The day after Amanda's fiance ignominiously dumps her, declaring that he finds her a very dark person and feels suffocated by her, Amanda takes her vintage wedding dress to the Garden School in Cambridge where she teaches art, theater, puppets, storytelling, drumming, dance, and fabric painting to children. Carefully, she spreads the white satin gown on the floor for her students to decorate--an exercise which eventually leads to her teaching contract not being renewed. "Your personal life is not an appropriate art project for first grade," the principal tells her, letting her know that the school is moving in a different direction.

Amanda then gets a job baby-sitting Nathaniel, aged six. They spend their days going places together, and their daily outings become a form of hypnotic enchantment for the reader. They eat chocolate mice at Burdick's and then stand in front of the Harvard Coop, listening to Peruvian musicians. They explore the cemetery, where Amanda tells Nathaniel that the gravestones are dragons' teeth. They take the T train to Boston and stand in line for the swan boats in the Public Garden, which turn into real swans at night, according to Amanda. They watch Charlie Chaplin movies rented from Hollywood Express, while eating pizza and pop corn. They go canoeing on the Charles River and write a story book together about pirates. They have a conversation about donuts, and study the red ants of Buckingham Street, feeding them cake crumbs.

The only cloud over these ecstatic days is that Nathaniel's father has become sexually attracted to her and is surreptiously making unwanted overtures. Amanda finds him creepy. Meanwhile her family, especially her father, begins to wonder what she plans on doing with her life. After all, he says, "I paid for Yale."

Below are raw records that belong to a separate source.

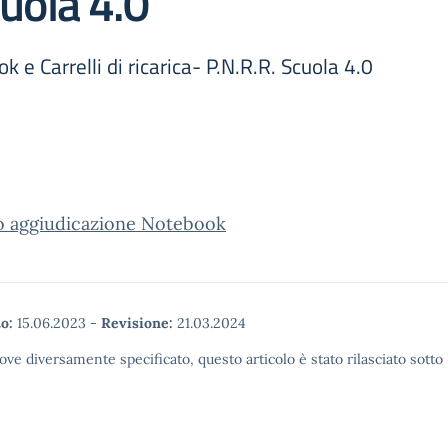
cuola 4.0
 e Carrelli di ricarica- P.N.R.R. Scuola 4.0
o aggiudicazione Notebook
o:
15.06.2023
-
Revisione:
21.03.2024
ove diversamente specificato, questo articolo è stato rilasciato sott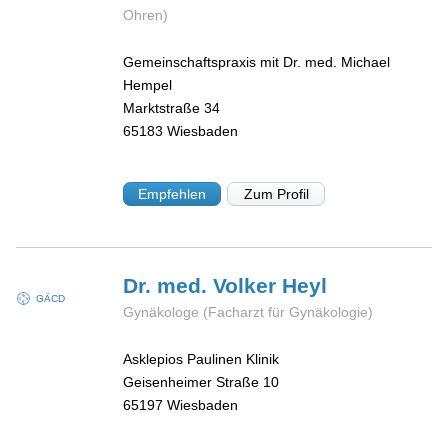
Ohren)
Gemeinschaftspraxis mit Dr. med. Michael
Hempel
Marktstraße 34
65183
Wiesbaden
Empfehlen
Zum Profil
Dr. med. Volker
Heyl
GÄCD
Gynäkologe (Facharzt für Gynäkologie)
Asklepios Paulinen Klinik
Geisenheimer Straße 10
65197
Wiesbaden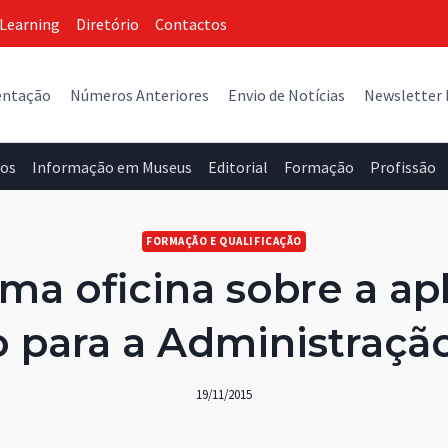
Learning
Diretório
Contactos
entação
Números Anteriores
Envio de Notícias
Newsletter
vos
Informação em Museus
Editorial
Formação
Profissão
FORMAÇÃO E QUALIFICAÇÃO
ima oficina sobre a a
ão para a Administraçã
19/11/2015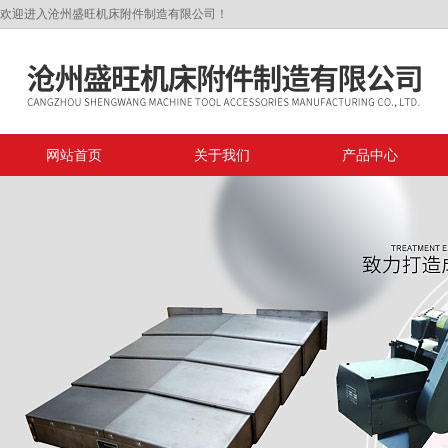
欢迎进入沧州盛旺机床附件制造有限公司！
网站首页
关于我们
产品中心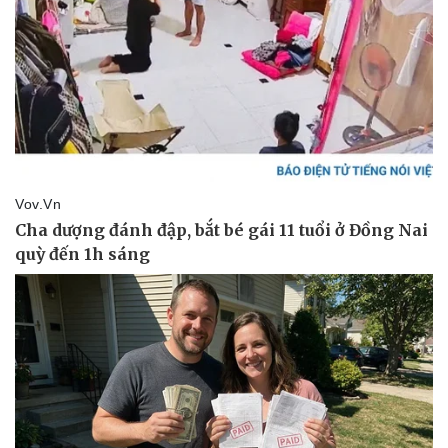
Pháp luật
Quân sự - Quốc phòng
Vụ án
Vũ khí
Tin nóng
Việt Nam
Tư vấn luật
Phân tích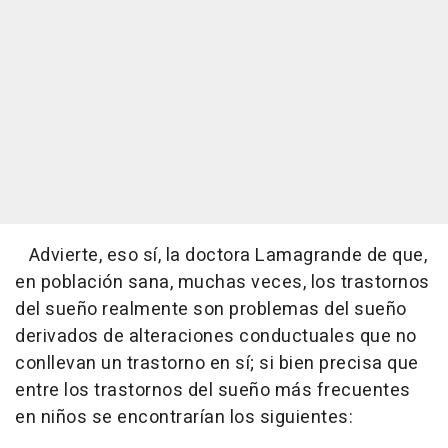
Advierte, eso sí, la doctora Lamagrande de que,
en población sana, muchas veces, los trastornos
del sueño realmente son problemas del sueño
derivados de alteraciones conductuales que no
conllevan un trastorno en sí; si bien precisa que
entre los trastornos del sueño más frecuentes
en niños se encontrarían los siguientes: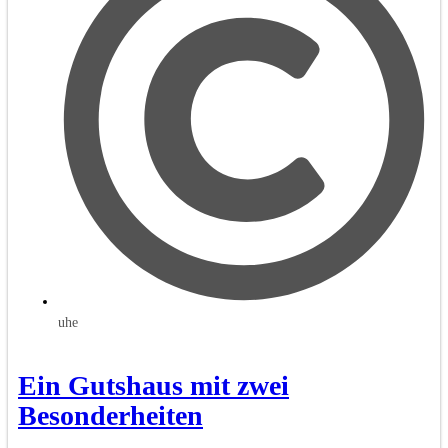
uhe
Ein Gutshaus mit zwei
Besonderheiten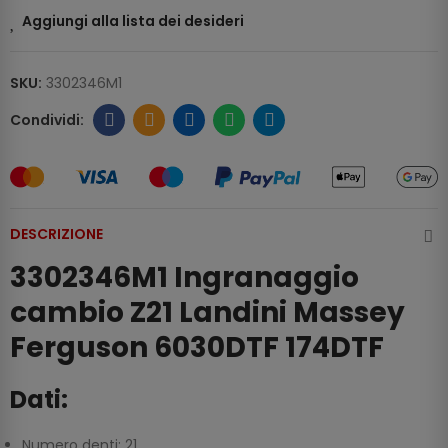
Aggiungi alla lista dei desideri
SKU:
3302346M1
DESCRIZIONE
3302346M1 Ingranaggio
cambio Z21 Landini Massey
Ferguson 6030DTF 174DTF
Dati:
Numero denti: 21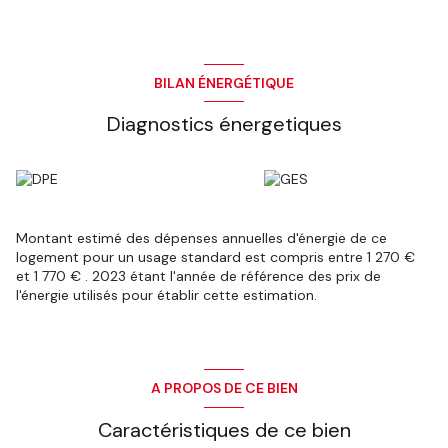
BILAN ÉNERGÉTIQUE
Diagnostics énergetiques
Montant estimé des dépenses annuelles d'énergie de ce
logement pour un usage standard est compris entre 1 270 €
et 1 770 € . 2023 étant l'année de référence des prix de
l'énergie utilisés pour établir cette estimation.
A PROPOS DE CE BIEN
Caractéristiques de ce bien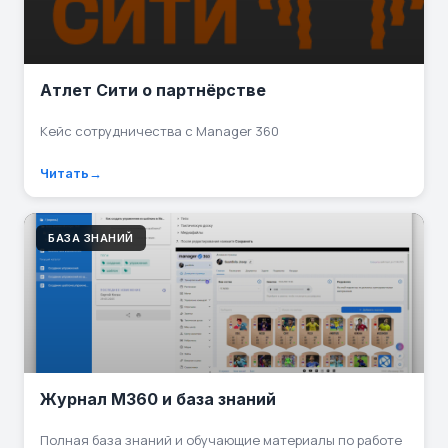
Атлет Сити о партнёрстве
Кейс сотрудничества с Manager 360
Читать
БАЗА ЗНАНИЙ
Журнал M360 и база знаний
Полная база знаний и обучающие материалы по работе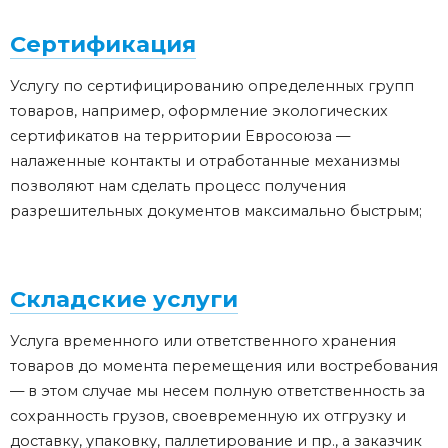
Сертификация
Услугу по сертифицированию определенных групп
товаров, например, оформление экологических
сертификатов на территории Евросоюза —
налаженные контакты и отработанные механизмы
позволяют нам сделать процесс получения
разрешительных документов максимально быстрым;
Складские услуги
Услуга временного или ответственного хранения
товаров до момента перемещения или востребования
— в этом случае мы несем полную ответственность за
сохранность грузов, своевременную их отгрузку и
доставку, упаковку, паллетирование и пр., а заказчик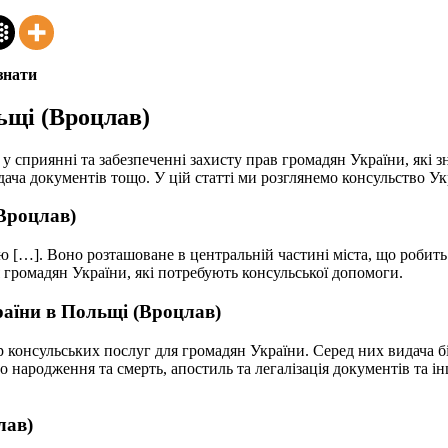
знати
ьщі (Вроцлав)
у сприянні та забезпеченні захисту прав громадян України, які з
видача документів тощо. У цій статті ми розглянемо консульство У
Вроцлав)
ю […]. Воно розташоване в центральній частині міста, що робит
громадян України, які потребують консульської допомоги.
країни в Польщі (Вроцлав)
консульських послуг для громадян України. Серед них видача біо
народження та смерть, апостиль та легалізація документів та ін
лав)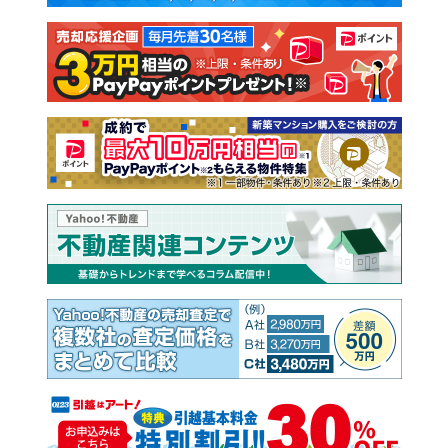
注文住宅
土地
売却査定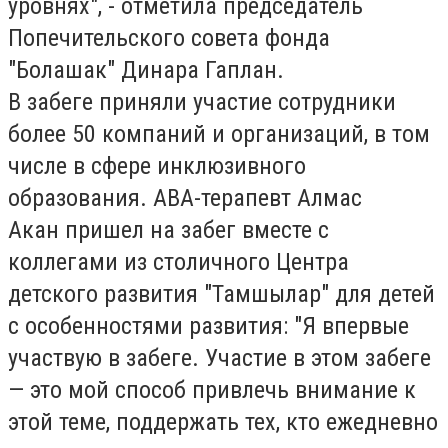
уровнях", -
отметила председатель
Попечительского совета фонда
"Болашак" Динара Гаплан.
В забеге приняли участие сотрудники
более 50 компаний и организаций, в том
числе в сфере инклюзивного
образования.
АВА-терапевт Алмас
Акан
пришел на забег вместе с
коллегами из столичного Центра
детского развития "Тамшылар" для детей
с особенностями развития: "Я впервые
участвую в забеге. Участие в этом забеге
— это мой способ привлечь внимание к
этой теме, поддержать тех, кто ежедневно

One day, after a walk to Harvard Square to watch the street musicians, Amanda and Nathaniel share summer rolls and Thai iced tea, which Nathaniel thinks tastes like orange chalk. They end up in a store called Little Russia, where they discover lacquered babushka dolls, nested one inside the other in decreasing sizes. Inspired, Amanda orders a set of blank wooden dolls online and begins to paint them in acrylic, adding the necessary high gloss afterwards. At the beginning, the dolls represent different stages in the narrative of her life, but her repertoire then expands as she builds up a body of work. Eventually she imagines herself living in New York City, becoming an artist, and having shows.

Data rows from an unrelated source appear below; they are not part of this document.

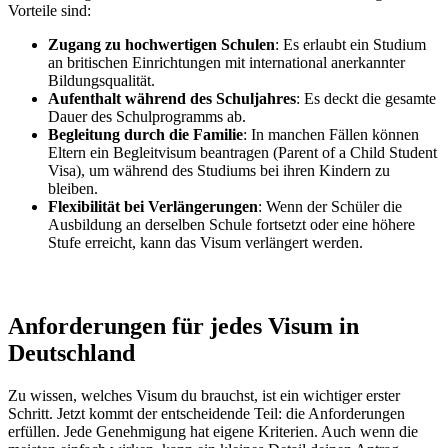
Vorteile sind:
Zugang zu hochwertigen Schulen
: Es erlaubt ein Studium
an britischen Einrichtungen mit international anerkannter
Bildungsqualität.
Aufenthalt während des Schuljahres
: Es deckt die gesamte
Dauer des Schulprogramms ab.
Begleitung durch die Familie
: In manchen Fällen können
Eltern ein Begleitvisum beantragen (Parent of a Child Student
Visa), um während des Studiums bei ihren Kindern zu
bleiben.
Flexibilität bei Verlängerungen
: Wenn der Schüler die
Ausbildung an derselben Schule fortsetzt oder eine höhere
Stufe erreicht, kann das Visum verlängert werden.
Anforderungen für jedes Visum in
Deutschland
Zu wissen, welches Visum du brauchst, ist ein wichtiger erster
Schritt. Jetzt kommt der entscheidende Teil: die Anforderungen
erfüllen. Jede Genehmigung hat eigene Kriterien. Auch wenn die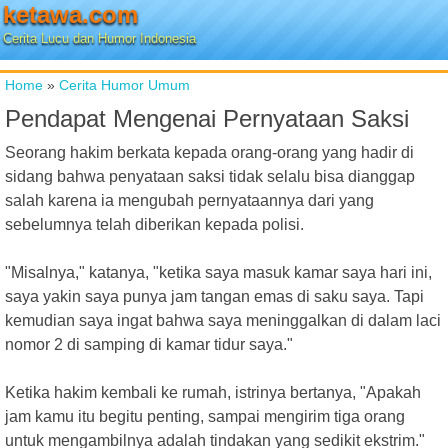
ketawa.com
Cerita Lucu dan Humor Indonesia
Home
»
Cerita Humor Umum
Pendapat Mengenai Pernyataan Saksi
Seorang hakim berkata kepada orang-orang yang hadir di
sidang bahwa penyataan saksi tidak selalu bisa dianggap
salah karena ia mengubah pernyataannya dari yang
sebelumnya telah diberikan kepada polisi.
"Misalnya," katanya, "ketika saya masuk kamar saya hari ini,
saya yakin saya punya jam tangan emas di saku saya. Tapi
kemudian saya ingat bahwa saya meninggalkan di dalam laci
nomor 2 di samping di kamar tidur saya."
Ketika hakim kembali ke rumah, istrinya bertanya, "Apakah
jam kamu itu begitu penting, sampai mengirim tiga orang
untuk mengambilnya adalah tindakan yang sedikit ekstrim."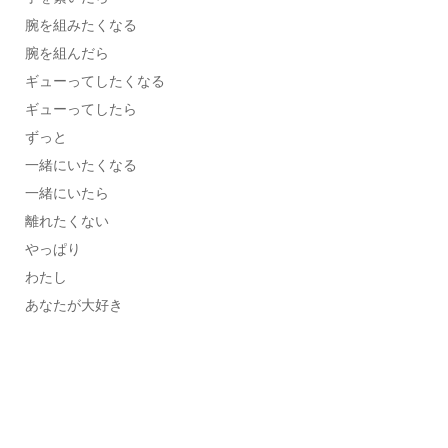
腕を組みたくなる
腕を組んだら
ギューってしたくなる
ギューってしたら
ずっと
一緒にいたくなる
一緒にいたら
離れたくない
やっぱり
わたし
あなたが大好き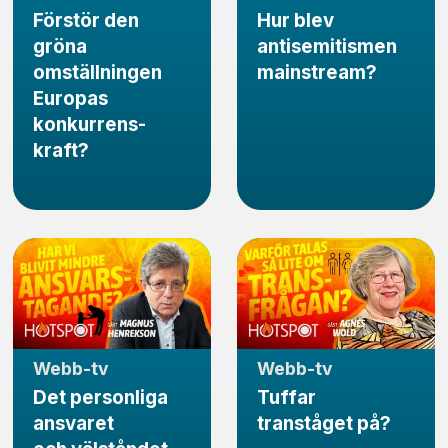
Förstör den
Hur blev
gröna
antisemitismen
omställningen
mainstream?
Europas
konkurrens­
kraft?
Webb-tv
Webb-tv
Det personliga
Tuffar
ansvaret
tranståget på?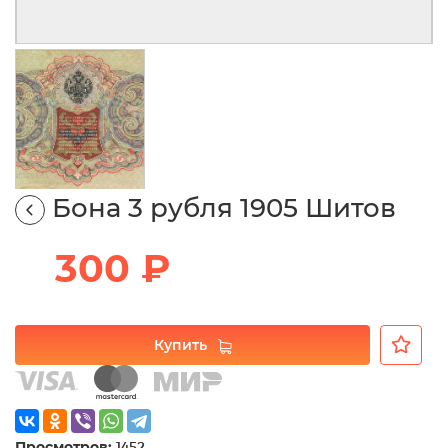
Бона 3 рубля 1905 Шитов
300 ₽
Купить
Просмотров:
1452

Summer arrives, and Nathaniel is scheduled to go to the Cape with his father. Amanda declines the invitation to go with them, announcing instead that she has decided to move to New York. As a special present for Nathaniel, she has created a handmade map of all the places they had visited together, and the things they'd done there. Realizing he is losing Amanda, Nathaniel goes berserk with grief. He tears the map. No one can get him to stop sobbing. Amanda takes him in her arms and rocks him, saying quietly, "I know, I know."